Provided records:

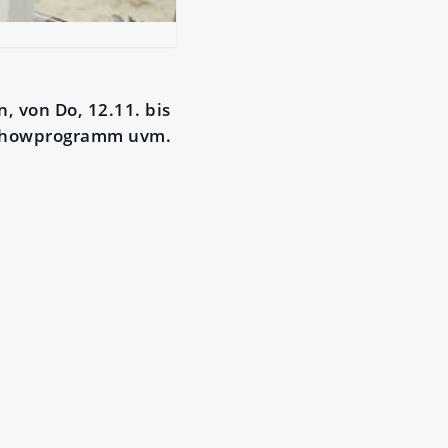
, von Do, 12.11. bis
, Showprogramm uvm.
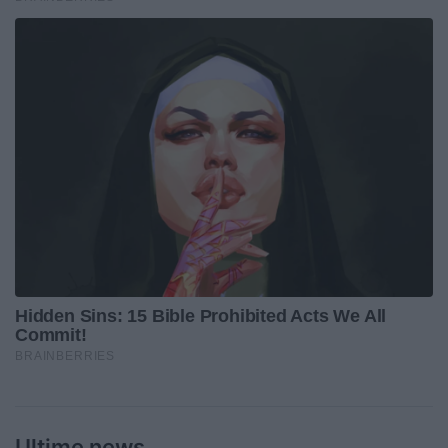
Ultime news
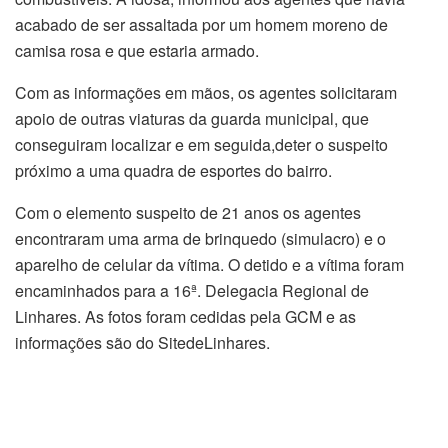
acabado de ser assaltada por um homem moreno de
camisa rosa e que estaria armado.
Com as informações em mãos, os agentes solicitaram
apoio de outras viaturas da guarda municipal, que
conseguiram localizar e em seguida,deter o suspeito
próximo a uma quadra de esportes do bairro.
Com o elemento suspeito de 21 anos os agentes
encontraram uma arma de brinquedo (simulacro) e o
aparelho de celular da vítima. O detido e a vítima foram
encaminhados para a 16ª. Delegacia Regional de
Linhares. As fotos foram cedidas pela GCM e as
informações são do SitedeLinhares.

Work instruction: Using the word "suspeito" as the filter, copy each matching line from the material.

Answer for the task:
conseguiram localizar e em seguida,deter o suspeito
Com o elemento suspeito de 21 anos os agentes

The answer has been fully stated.